Some imports you may, or may not need to complete the tasks.

In [None]:
# Run this cell before you attempt the exercises
%matplotlib notebook
import matplotlib.pyplot as plt
import pandas as pd
from urllib.request import urlretrieve 
from Bio import SeqIO
from Bio.Seq import Seq
from Bio.Blast import NCBIWWW, NCBIXML
from Bio.SeqUtils.ProtParam import ProteinAnalysis

## Task 3

#### Plotting relative mutability

In this exercise, we’ll use the relative amino acid mutability scale as described from *Dayhoff M.O., Schwartz R.M., Orcutt B.C. in "Atlas of Protein Sequence and Structure", Vol.5, Suppl.3 (1978)*. This scale provides experimentally derived mutation probabilities for each amino acid, relative to alanine (Ala=100).

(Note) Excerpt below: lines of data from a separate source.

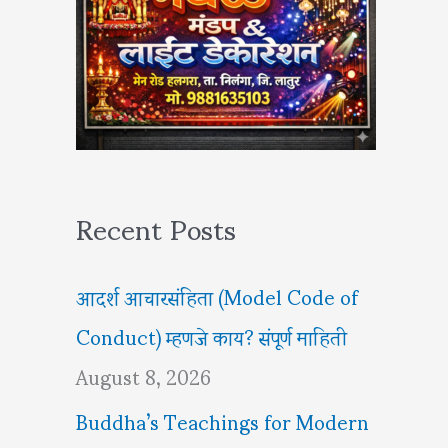
Recent Posts
आदर्श आचारसंहिता (Model Code of
Conduct) म्हणजे काय? संपूर्ण माहिती
August 8, 2026
Buddha’s Teachings for Modern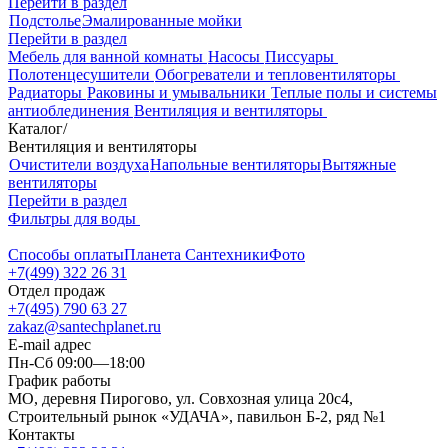
Перейти в раздел
Подстолье
Эмалированные мойки
Перейти в раздел
Мебель для ванной комнаты
Насосы
Писсуары
Полотенцесушители
Обогреватели и тепловентиляторы
Радиаторы
Раковины и умывальники
Теплые полы и системы
антиоблединения
Вентиляция и вентиляторы
Каталог
/
Вентиляция и вентиляторы
Очистители воздуха
Напольные вентиляторы
Вытяжные
вентиляторы
Перейти в раздел
Фильтры для воды
Способы оплаты
Планета Сантехники
Фото
+7(499) 322 26 31
Отдел продаж
+7(495) 790 63 27
zakaz@santechplanet.ru
E-mail адрес
Пн-Сб 09:00—18:00
График работы
МО, деревня Пирогово, ул. Совхозная улица 20с4,
Строительный рынок «УДАЧА», павильон Б-2, ряд №1
Контакты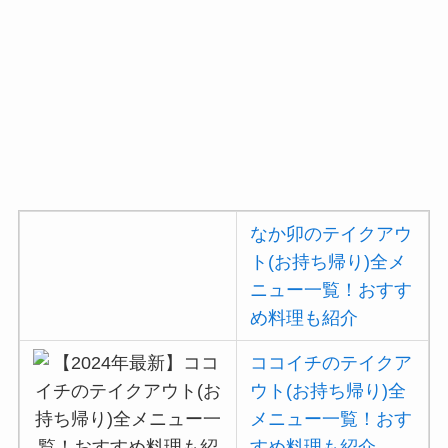
なか卯のテイクアウ
ト(お持ち帰り)全メ
ニュー一覧！おすす
め料理も紹介
ココイチのテイクア
ウト(お持ち帰り)全
メニュー一覧！おす
すめ料理も紹介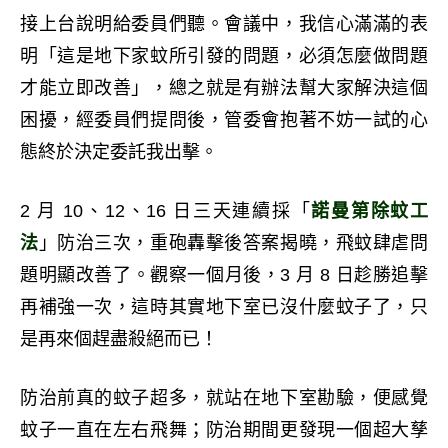
接上台說明給委員們聽。會議中，我信心滿滿的表
明「這是地下家蚊所引發的問題，必須怎麼做問題
才能立即改善」，總之就是有辦法幫大家解決這個
困擾，經委員們提問後，管委會抱著不妨一試的心
態終於決定委託我出擊。
2 月 10、12、16 日三天連續採「
諾曼第除蚊工
法
」防治三次，重砲轟擊後答案揭曉，飛蚊肆虐問
題明顯改善了。觀察一個月後，3 月 8 日趁勝追擊
再補強一次，這時其實地下室已沒什麼蚊子了，只
是再來個趕盡殺絕而已！
防治前真的蚊子超多，就站在地下室勘驗，便感覺
蚊子一直在左右飛舞；防治期間更發現一個超大孳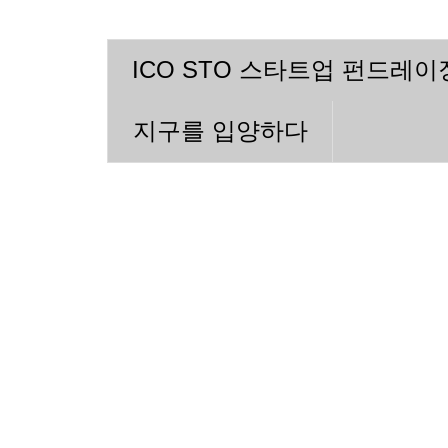
ICO STO 스타트업 펀드레
지구를 입양하다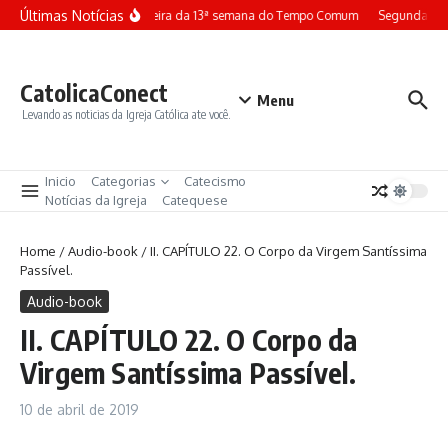
Ir para o conteúdo
Últimas Notícias
Terça-feira da 13ª semana do Tempo Comum
Segunda-fei
CatolicaConect
Menu
Levando as noticias da Igreja Católica ate você.
Inicio
Categorias
Catecismo
Notícias da Igreja
Catequese
Home
/
Audio-book
/
II. CAPÍTULO 22. O Corpo da Virgem Santíssima
Passível.
Audio-book
II. CAPÍTULO 22. O Corpo da
Virgem Santíssima Passível.
10 de abril de 2019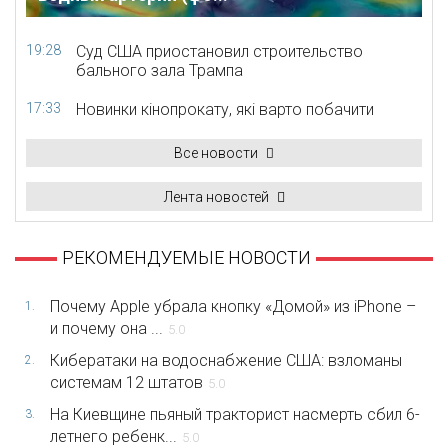
19:28
Суд США приостановил строительство
бального зала Трампа
17:33
Новинки кінопрокату, які варто побачити
Все новости
Лента новостей
РЕКОМЕНДУЕМЫЕ НОВОСТИ
Почему Apple убрала кнопку «Домой» из iPhone –
1.
и почему она ...
5.0
Кибератаки на водоснабжение США: взломаны
2.
системам 12 штатов
5.0
На Киевщине пьяный тракторист насмерть сбил 6-
3.
летнего ребенк...
5.0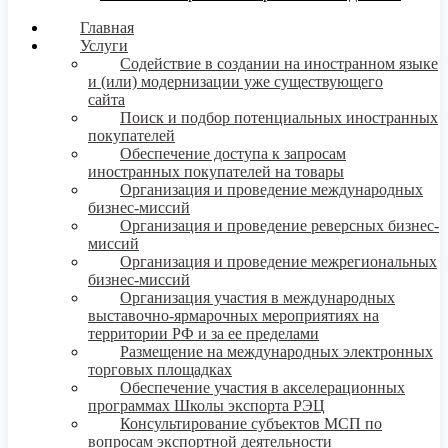
Главная
Услуги
Содействие в создании на иностранном языке
и (или) модернизации уже существующего
сайта
Поиск и подбор потенциальных иностранных
покупателей
Обеспечение доступа к запросам
иностранных покупателей на товары
Организация и проведение международных
бизнес-миссий
Организация и проведение реверсных бизнес-
миссий
Организация и проведение межрегиональных
бизнес-миссий
Организация участия в международных
выставочно-ярмарочных мероприятиях на
территории РФ и за ее пределами
Размещение на международных электронных
торговых площадках
Обеспечение участия в акселерационных
программах Школы экспорта РЭЦ
Консультирование субъектов МСП по
вопросам экспортной деятельности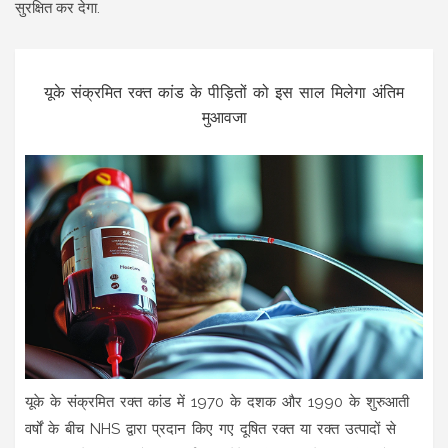
सुरक्षित कर देगा.
यूके संक्रमित रक्त कांड के पीड़ितों को इस साल मिलेगा अंतिम
मुआवजा
यूके के संक्रमित रक्त कांड में 1970 के दशक और 1990 के शुरुआती
वर्षों के बीच NHS द्वारा प्रदान किए गए दूषित रक्त या रक्त उत्पादों से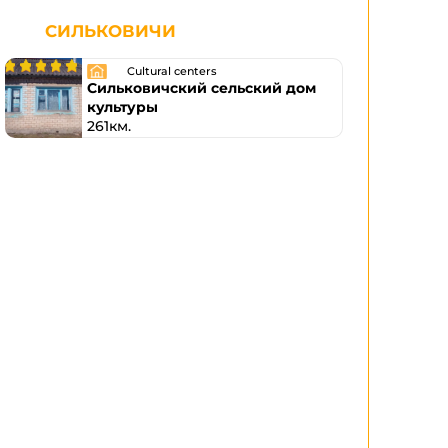
СИЛЬКОВИЧИ
Cultural centers
Сильковичский сельский дом
культуры
261км.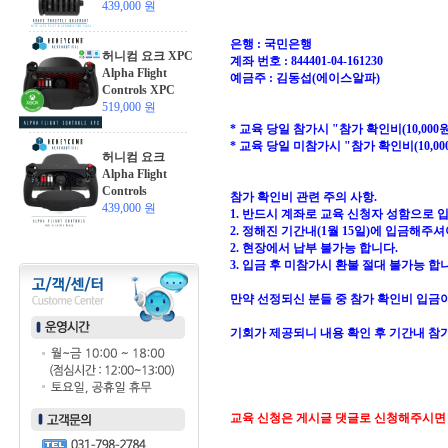
439,000 원
은행 : 국민은행
허니컴 요크 XPC
계좌 번호 : 844401-04-161230
Alpha Flight
예금주 : 김동섭(에이스알파)
Controls XPC
519,000 원
* 교육 당일 참가시 "참가 확인비(10,00
* 교육 당일 미참가시 "참가 확인비(10,
허니컴 요크
Alpha Flight
Controls
참가 확인비 관련 주의 사항.
439,000 원
1. 반드시 계좌로 교육 신청자 성함으로 
2. 정해진 기간내(1월 15일)에 입금해주셔
2. 현장에서 납부 불가능 합니다.
3. 입금 후 미참가시 환불 절대 불가능 합
만약 선정되신 분들 중 참가 확인비 입금
기회가 제공되니 내용 확인 후 기간내 참가
교육 신청은 게시글 댓글로 신청해주시면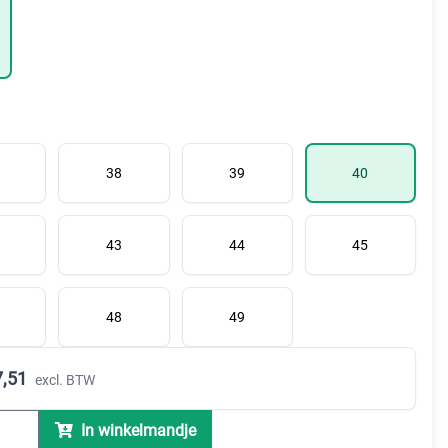
38
39
40
43
44
45
48
49
,51
excl. BTW
In winkelmandje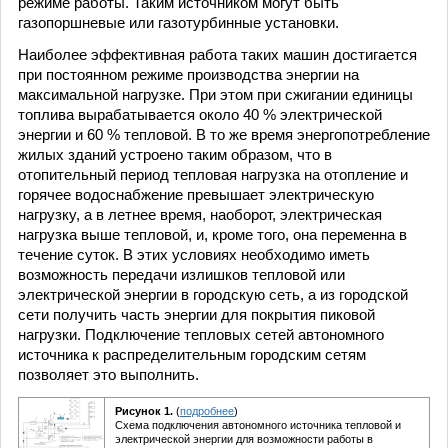
режиме работы. Таким источником могут быть
газопоршневые или газотурбинные установки.
Наиболее эффективная работа таких машин достигается
при постоянном режиме производства энергии на
максимальной нагрузке. При этом при сжигании единицы
топлива вырабатывается около 40 % электрической
энергии и 60 % тепловой. В то же время энергопотребление
жилых зданий устроено таким образом, что в
отопительный период тепловая нагрузка на отопление и
горячее водоснабжение превышает электрическую
нагрузку, а в летнее время, наоборот, электрическая
нагрузка выше тепловой, и, кроме того, она переменна в
течение суток. В этих условиях необходимо иметь
возможность передачи излишков тепловой или
электрической энергии в городскую сеть, а из городской
сети получить часть энергии для покрытия пиковой
нагрузки. Подключение тепловых сетей автономного
источника к распределительным городским сетям
позволяет это выполнить.
Рисунок 1.
(
подробнее
)
Схема подключения автономного источника тепловой и
электрической энергии для возможности работы в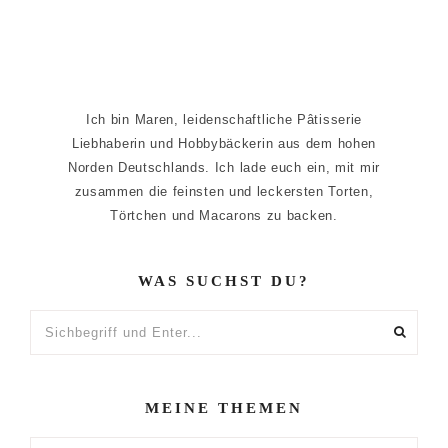
Ich bin Maren, leidenschaftliche Pâtisserie
Liebhaberin und Hobbybäckerin aus dem hohen
Norden Deutschlands. Ich lade euch ein, mit mir
zusammen die feinsten und leckersten Torten,
Törtchen und Macarons zu backen.
WAS SUCHST DU?
Sichbegriff
und
Enter...
MEINE THEMEN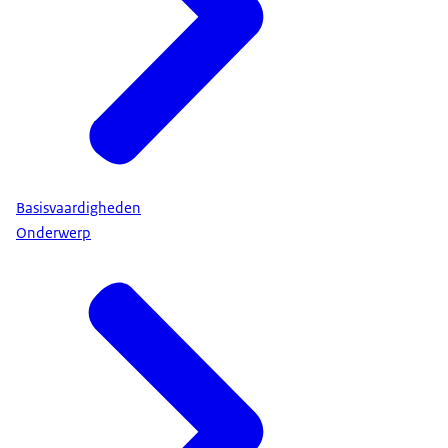
Basisvaardigheden
Onderwerp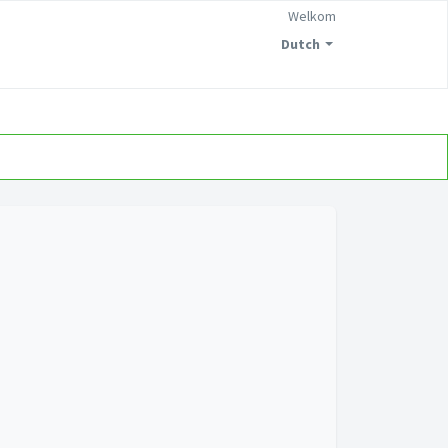
Welkom
Dutch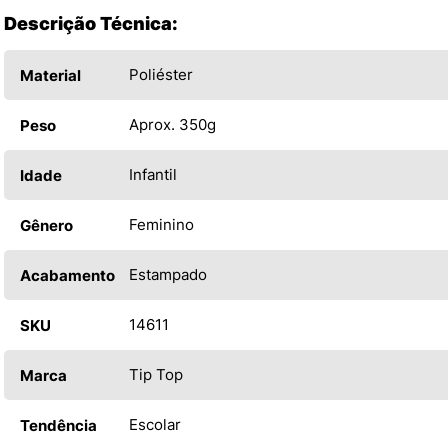
Descrição Técnica:
Poliéster
Material
Aprox. 350g
Peso
Infantil
Idade
Feminino
Gênero
Estampado
Acabamento
14611
SKU
Tip Top
Marca
Escolar
Tendência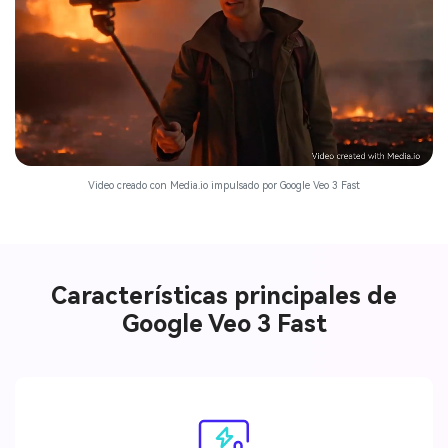
Video creado con Media.io impulsado por Google Veo 3 Fast
Características principales de
Google Veo 3 Fast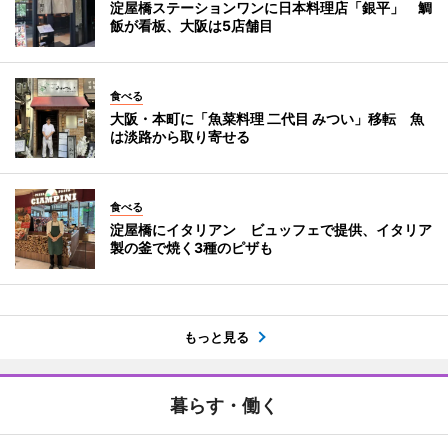
淀屋橋ステーションワンに日本料理店「銀平」 鯛
飯が看板、大阪は5店舗目
食べる
大阪・本町に「魚菜料理 二代目 みつい」移転 魚
は淡路から取り寄せる
食べる
淀屋橋にイタリアン ビュッフェで提供、イタリア
製の釜で焼く3種のピザも
もっと見る
暮らす・働く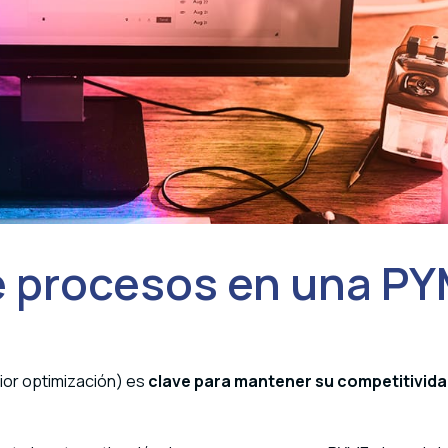
e procesos en una P
ior optimización) es
clave para mantener su competitivida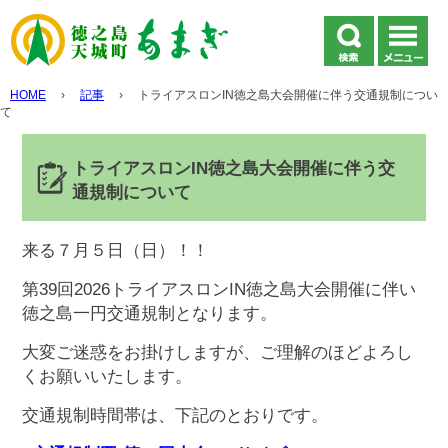
HOME
›
記事
›
トライアスロンIN徳之島大会開催に伴う交通規制につい
て
トライアスロンIN徳之島大会開催に伴う交
通規制について
来る７月５日（日）！！
第39回2026トライアスロンIN徳之島大会開催に伴い
徳之島一円交通規制となります。
大変ご迷惑をお掛けしますが、ご理解のほどよろし
くお願いいたします。
交通規制時間帯は、下記のとおりです。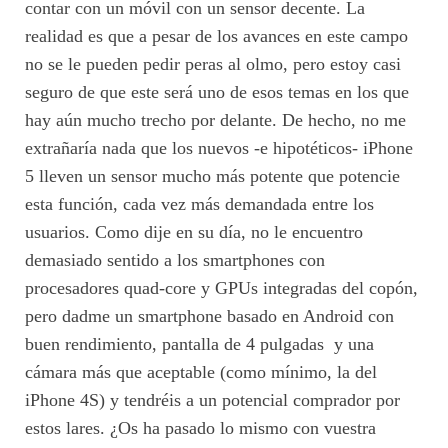
contar con un móvil con un sensor decente. La
realidad es que a pesar de los avances en este campo
no se le pueden pedir peras al olmo, pero estoy casi
seguro de que este será uno de esos temas en los que
hay aún mucho trecho por delante. De hecho, no me
extrañaría nada que los nuevos -e hipotéticos- iPhone
5 lleven un sensor mucho más potente que potencie
esta función, cada vez más demandada entre los
usuarios. Como dije en su día, no le encuentro
demasiado sentido a los smartphones con
procesadores quad-core y GPUs integradas del copón,
pero dadme un smartphone basado en Android con
buen rendimiento, pantalla de 4 pulgadas y una
cámara más que aceptable (como mínimo, la del
iPhone 4S) y tendréis a un potencial comprador por
estos lares. ¿Os ha pasado lo mismo con vuestra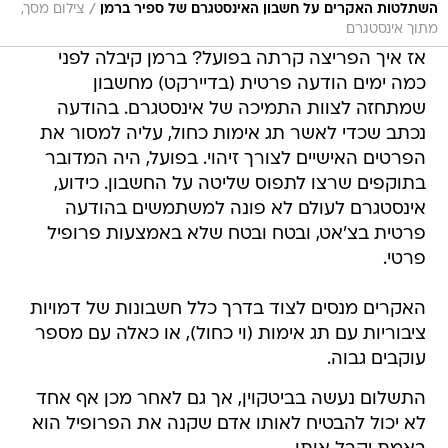
/
השתלטות האקרים על חשבון האינסטגרם של ספיר ברמן
צילום מסך,
מתוך אינסטגרם
אז איך הפריצה קרתה בפועל? ברמן קיבלה לפני
כמה ימים הודעה פרטית (בדיירקט) מחשבון
שמתחזה לצוות התמיכה של אינסטגרם. בהודעה
נכתב שכדי לאשר תג אימות כחול, עליה למסור את
הפרטים האישיים לצורך זיהוי. בפועל, היה המדובר
בתוקפים שרצו לתפוס שליטה על החשבון. כידוע,
אינסטגרם לעולם לא פונה למשתמשים בהודעה
פרטית בצ'אט, ובטח ובטח שלא באמצעות פרופיל
פרטי.
האקרים מנסים לצוד בדרך כלל חשבונות של דמויות
ציבוריות עם תג אימות (וי כחול), או כאלה עם מספר
עוקבים גבוה.
התשלום נעשה בביטקוין, אך גם לאחר מכן אף אחד
לא יכול להבטיח לאותו אדם שקנה את הפרופיל הוא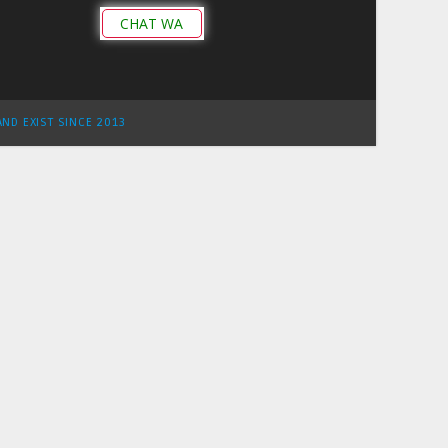
CHAT WA
AND EXIST SINCE 2013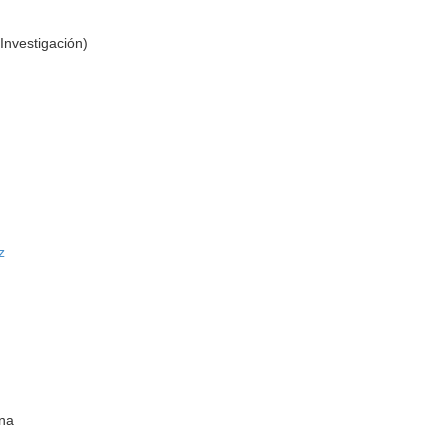
Investigación)
z
ana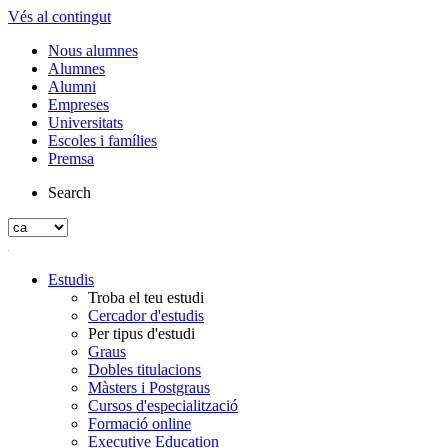
Vés al contingut
Nous alumnes
Alumnes
Alumni
Empreses
Universitats
Escoles i famílies
Premsa
Search
Estudis
Troba el teu estudi
Cercador d'estudis
Per tipus d'estudi
Graus
Dobles titulacions
Màsters i Postgraus
Cursos d'especialització
Formació online
Executive Education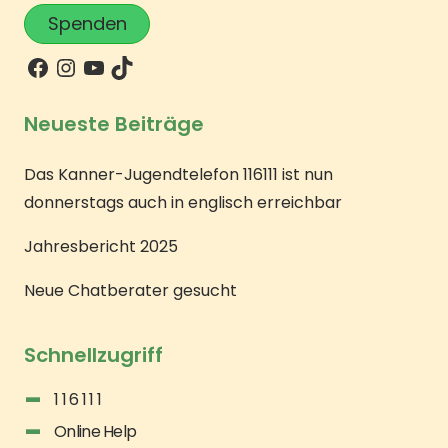
Spenden
Neueste Beiträge
Das Kanner-Jugendtelefon 116111 ist nun
donnerstags auch in englisch erreichbar
Jahresbericht 2025
Neue Chatberater gesucht
Schnellzugriff
1 1 6 1 1 1
Online Help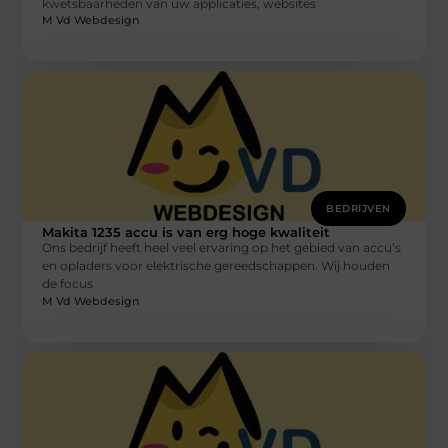
kwetsbaarheden van uw applicaties, websites
M Vd Webdesign
BEDRIJVEN
Makita 1235 accu is van erg hoge kwaliteit
Ons bedrijf heeft heel veel ervaring op het gebied van accu’s
en opladers voor elektrische gereedschappen. Wij houden
de focus
M Vd Webdesign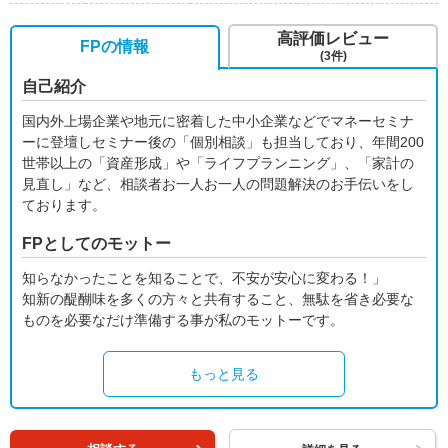
高評価レビュー
FPの情報
(3件)
自己紹介
国内外上場企業や地元に密着した中小企業などでマネーセミナ
ーに登壇しセミナー後の「個別相談」も担当しており、年間200
世帯以上の「資産形成」や「ライフプランニング」、「家計の
見直し」など、相談者お一人お一人の問題解決のお手伝いをし
ております。
FPとしてのモットー
知らなかったことを知ることで、不安が安心に変わる！」
知新の醍醐味を多くの方々と共有すること、無駄を省き必要な
ものを必要なだけ準備する事が私のモットーです。
もっと見る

1. Download a FASTA file for any protein of interest from [UniProt](https://uniprot.org). *(Alternatively, you can provide the sequence manually).*
2. Plot the relative mutability across the protein sequence using a sliding window of 15 amino acids.

##### Notes
- Use the relative mutability scale values with alanine set as the baseline (Ala=100).
- A sliding window will help smooth out fluctuations and provide a clearer view of mutable regions.

In [None]:
aa_relative_mutability = {
    "A": 100, "C": 20,  "D": 106, "E": 102, "F": 41, 
    "G": 49,  "H": 66,  "I": 96,  "K": 56,  "L": 40,
    "M": 94,  "N": 134, "P": 56,  "Q": 102, "R": 65,
    "S": 120, "T": 97,  "V": 74,  "W": 18,  "Y": 41
}
# Write your solution here, adding more cells if necessary.

## Task 4

#### BLAST and analyse

```python
query_sequence = """
EVSIIQSMGYRNRAKRLLQSEPENPSLQETSLSVQLSNLGTVRTLRTKQRIQPQKTSVYI
ELGSDSSEDTVNKATYCSVGDQELLQITPQGTRDEISLDSAKKAACEFSETDVTNTEHHQ
PSNNDLNTTEKRAAERHPEKYQGSSVSNLHVEPCGTNTHASSLQHENSSLLLTKDRMNVE
KAEFCNKSKQPGLARSQHNRWAGSKETCNDRRTPSTEKKVDLNADPLCERKEWNKQKLPC
"""
```
1. Run the provided protein sequence against NCBI’s non-redundant protein sequence database.
2. Download the first two available protein sequence hits. *(If you’re not sure how to do this in Python, you can manually copy and paste the sequence).*
3. Calculate the molecular weight of both. Identify which one is heavier.
4. Using the `aminoacid_relative_mutability` dictionary from the previous exercise, determine which of the two proteins is more prone to mutation.

##### Notes
- **Molecular weight calculation**: Use Biopython’s `ProteinAnalysis` class to compute the molecular weights of both sequences.
- **Constructing the FASTA download URL using Entrez Programming Utilities (E-utilities)**: Have a look at the [help pages](https://www.ncbi.nlm.nih.gov/books/NBK25500/#_chapter1_Downloading_Full_Records_).

In [None]:
query_sequence = """
EVSIIQSMGYRNRAKRLLQSEPENPSLQETSLSVQLSNLGTVRTLRTKQRIQPQKTSVYI
ELGSDSSEDTVNKATYCSVGDQELLQITPQGTRDEISLDSAKKAACEFSETDVTNTEHHQ
PSNNDLNTTEKRAAERHPEKYQGSSVSNLHVEPCGTNTHASSLQHENSSLLLTKDRMNVE
KAEFCNKSKQPGLARSQHNRWAGSKETCNDRRTPSTEKKVDLNADPLCERKEWNKQKLPC
"""
# Write your solution here, adding more cells if necessary.